|Lehite PN||1.||Military officer, son of ZORAM, ca. 81 BC (Alma 16:5)|
AHA looks very much like a hypocoristicon from ʾaḥ, “brother,” with the hypocoristic ending ℵ. (For a discussion of hypocoristic endings, see under ALMA) See the Hebrew PN ʾḥʾ on an 8th c. BC bowl found at Arad (**) (JAT) and other Hebrew PNs containing ʾaḥ, e.g., Ahab, Ahiah, Ahimelech, etc. See the Iron Age I name inscribed on an arrowhead, ʾḥʾ, found in Israel (P. Kyle McCarter, Jr., “Over the Transom: Three More Arrowheads,” BAR 25–3 [May–June 1999], 42–43; citation supplied by JFS). Compare Ugaritic aḫrm, aḫqm, aḫmlk (*Get Ugaritic PNs. UT 19:128); “Canaanite” ʾḥyhw (KAI 190:2), ʾḥnʿm (KAI 186:4); Amorite a-ḫi-ia, a-ḫi-e-ba-al, a-ḫi-ì-lí, ar-ši-a-ḫu-um (CAAA, pp. 37–39); and the Ebla PNs in MEE 2, pt. 1, ar-šè-a-ḫa (14 v. I:7) and ì-lum-a-ḫa (43 v. IV:5).
Other suggestions include Egyptian ʿḥ3, “warrior,” name of the first Egyptian pharaoh, (HWN in LID 27 and APB 234). This is perhaps an example of metonymy, since the ZORAMITE(S) were very militant and AHA himself is a military officer, a “chief captain,” as was his father (HWN in ABM; RFS, JAT); Egyptian, “The name of a watchman at the gates of one of the many gods of Egyptian mythology” (Reynolds, CBM, VI, 160).
Possibly, this is not a proper name at all, in which case Alma 16:5 could simply read “His name was ZORAM, and he had two sons, LEHI and his brother” (JH, JWW). If this is the case, RFS suggests the reconstruction ʾaḥah, “his brother” or “her brother” (For a discussion of the equivalence of h and w as the 3m.s. pronominal suffix, see Cross & Freedman, SAYP, JBL Diss. 21, p. 183 (RFS).
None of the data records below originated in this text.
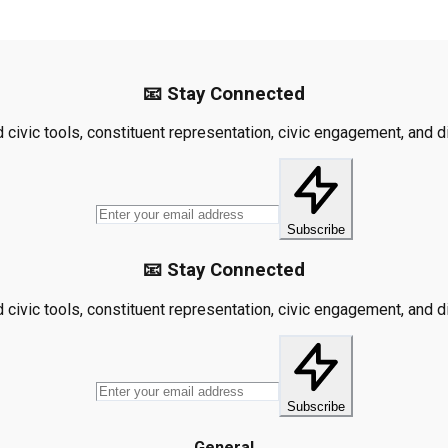
📧 Stay Connected
civic tools, constituent representation, civic engagement, and dis
Subscribe
📧 Stay Connected
civic tools, constituent representation, civic engagement, and dis
Subscribe
General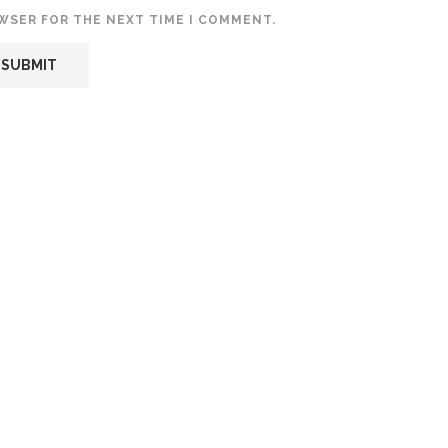
OWSER FOR THE NEXT TIME I COMMENT.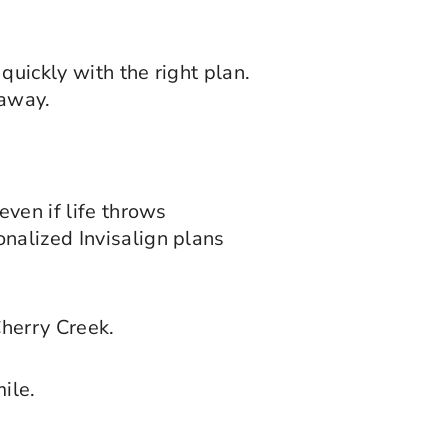
quickly with the right plan.
 away.
even if life throws
onalized Invisalign plans
Cherry Creek.
ile.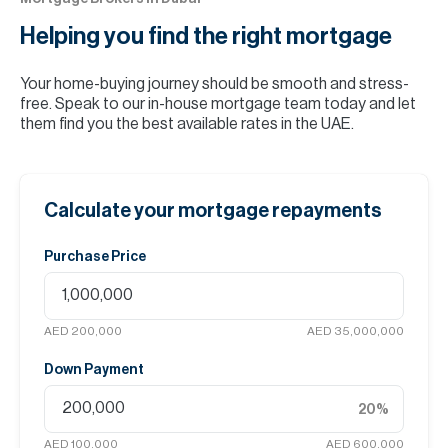
Helping you find the
right mortgage
Your home-buying journey should be smooth and stress-
free. Speak to our in-house mortgage team today and let
them find you the best available rates in the UAE.
Calculate your mortgage repayments
Purchase Price
AED 200,000
AED 35,000,000
Down Payment
20
%
AED 100,000
AED 600,000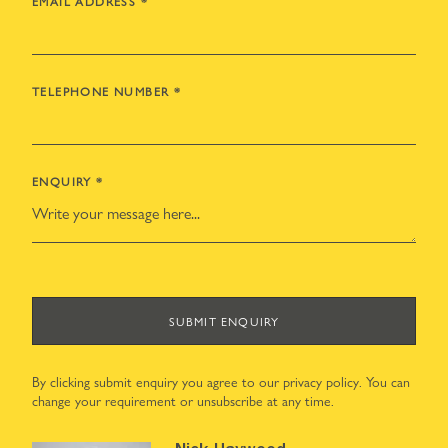
EMAIL ADDRESS
*
TELEPHONE NUMBER
*
ENQUIRY
*
SUBMIT ENQUIRY
By clicking submit enquiry you agree to our
privacy policy
. You can
change your requirement or unsubscribe at any time.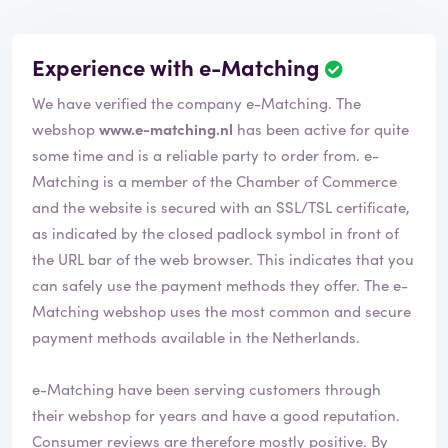
Experience with e-Matching
We have verified the company e-Matching. The
webshop
www.e-matching.nl
has been active for quite
some time and is a reliable party to order from. e-
Matching is a member of the Chamber of Commerce
and the website is secured with an SSL/TSL certificate,
as indicated by the closed padlock symbol in front of
the URL bar of the web browser. This indicates that you
can safely use the payment methods they offer. The e-
Matching webshop uses the most common and secure
payment methods available in the Netherlands.
e-Matching have been serving customers through
their webshop for years and have a good reputation.
Consumer reviews are therefore mostly positive. By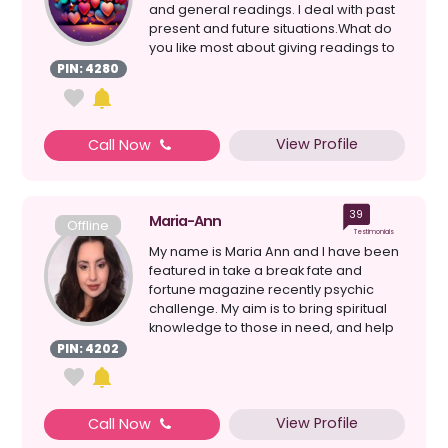
and general readings. I deal with past
present and future situations.What do
you like most about giving readings to
clients?...
PIN: 4280
View Profile
Call Now
39
Maria-Ann
Offline
Testimonials
My name is Maria Ann and I have been
featured in take a break fate and
fortune magazine recently psychic
challenge. My aim is to bring spiritual
knowledge to those in need, and help
give gui...
PIN: 4202
View Profile
Call Now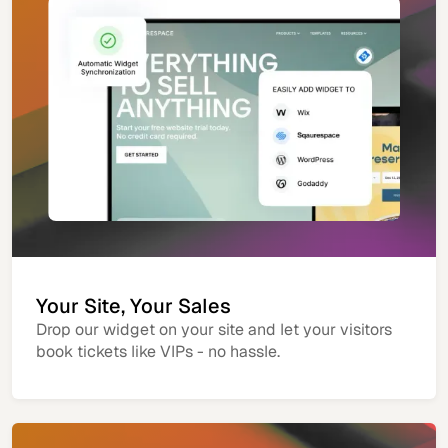
Your Site, Your Sales
Drop our widget on your site and let your visitors
book tickets like VIPs - no hassle.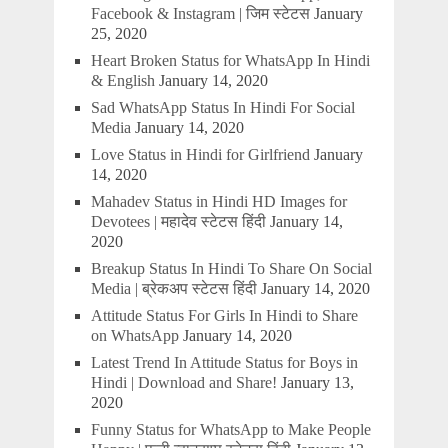
Facebook & Instagram | जिम स्टेटस
January
25, 2020
Heart Broken Status for WhatsApp In Hindi
& English
January 14, 2020
Sad WhatsApp Status In Hindi For Social
Media
January 14, 2020
Love Status in Hindi for Girlfriend
January
14, 2020
Mahadev Status in Hindi HD Images for
Devotees | महादेव स्टेटस हिंदी
January 14,
2020
Breakup Status In Hindi To Share On Social
Media | ब्रेकअप स्टेटस हिंदी
January 14, 2020
Attitude Status For Girls In Hindi to Share
on WhatsApp
January 14, 2020
Latest Trend In Attitude Status for Boys in
Hindi | Download and Share!
January 13,
2020
Funny Status for WhatsApp to Make People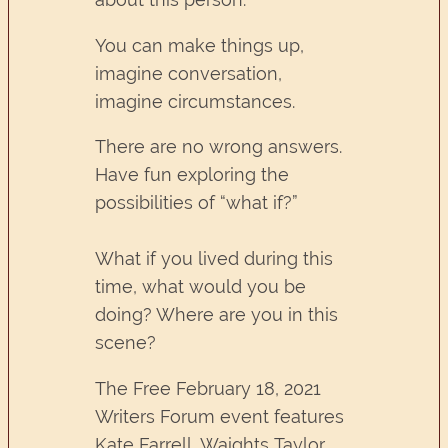
You can make things up,
imagine conversation,
imagine circumstances.
There are no wrong answers.
Have fun exploring the
possibilities of “what if?”
What if you lived during this
time, what would you be
doing? Where are you in this
scene?
The Free February 18, 2021
Writers Forum event features
Kate Farrell, Waights Taylor,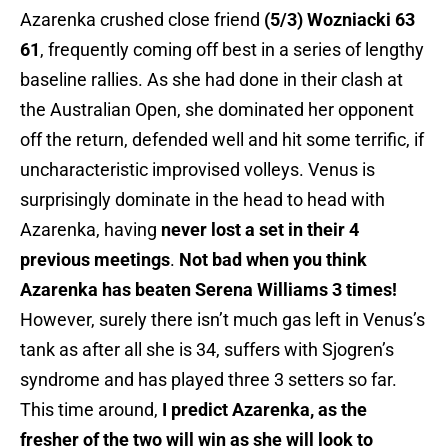
Azarenka crushed close friend
(5/3) Wozniacki 63
61
, frequently coming off best in a series of lengthy
baseline rallies. As she had done in their clash at
the Australian Open, she dominated her opponent
off the return, defended well and hit some terrific, if
uncharacteristic improvised volleys. Venus is
surprisingly dominate in the head to head with
Azarenka, having
never lost a set in their 4
previous meetings
.
Not bad when you think
Azarenka has beaten Serena Williams 3 times!
However, surely there isn’t much gas left in Venus’s
tank as after all she is 34, suffers with Sjogren’s
syndrome and has played three 3 setters so far.
This time around,
I predict Azarenka, as the
fresher of the two will win as she will look to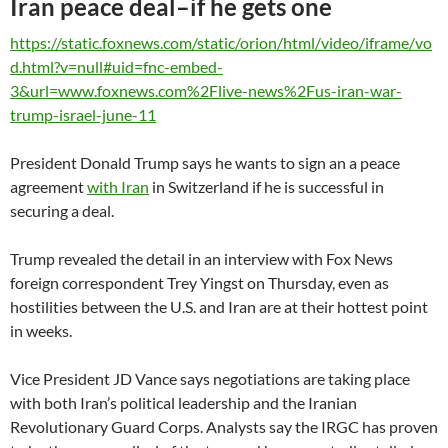
Iran peace deal–if he gets one
https://static.foxnews.com/static/orion/html/video/iframe/vo
d.html?v=null#uid=fnc-embed-
3&url=www.foxnews.com%2Flive-news%2Fus-iran-war-
trump-israel-june-11
President Donald Trump says he wants to sign an a peace
agreement
with Iran
in Switzerland if he is successful in
securing a deal.
Trump revealed the detail in an interview with Fox News
foreign correspondent Trey Yingst on Thursday, even as
hostilities between the U.S. and Iran are at their hottest point
in weeks.
Vice President JD Vance says negotiations are taking place
with both Iran’s political leadership and the Iranian
Revolutionary Guard Corps. Analysts say the IRGC has proven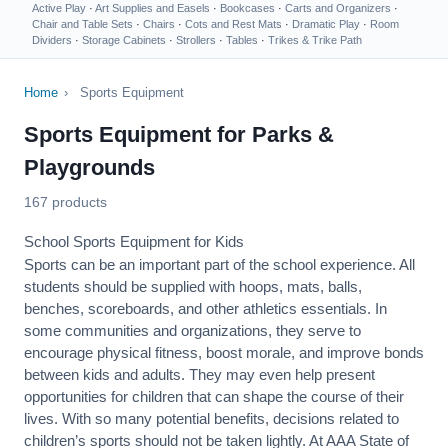
Active Play
·
Art Supplies and Easels
·
Bookcases
·
Carts and Organizers
·
Chair and Table Sets
·
Chairs
·
Cots and Rest Mats
·
Dramatic Play
·
Room
Dividers
·
Storage Cabinets
·
Strollers
·
Tables
·
Trikes & Trike Path
Home
›
Sports Equipment
Sports Equipment for Parks &
Playgrounds
167 products
School Sports Equipment for Kids
Sports can be an important part of the school experience. All
students should be supplied with hoops, mats, balls,
benches, scoreboards, and other athletics essentials. In
some communities and organizations, they serve to
encourage
physical fitness
, boost morale, and improve bonds
between kids and adults. They may even help present
opportunities for children that can shape the course of their
lives. With so many potential benefits, decisions related to
children’s sports should not be taken lightly. At AAA State of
However, the a vowel does not occur with the 3m.s. pronominal suffix. Note that in a proposed similar case in 2 Samuel 6:3, where a brother of Uzzah is named Ahio, and Wellhausen (Der Text der Bücher Samuels, 167) has argued that this name should read ʾaḫîw, “his brother” (JWW); in neither rendering is an a vowel associated with the suffix.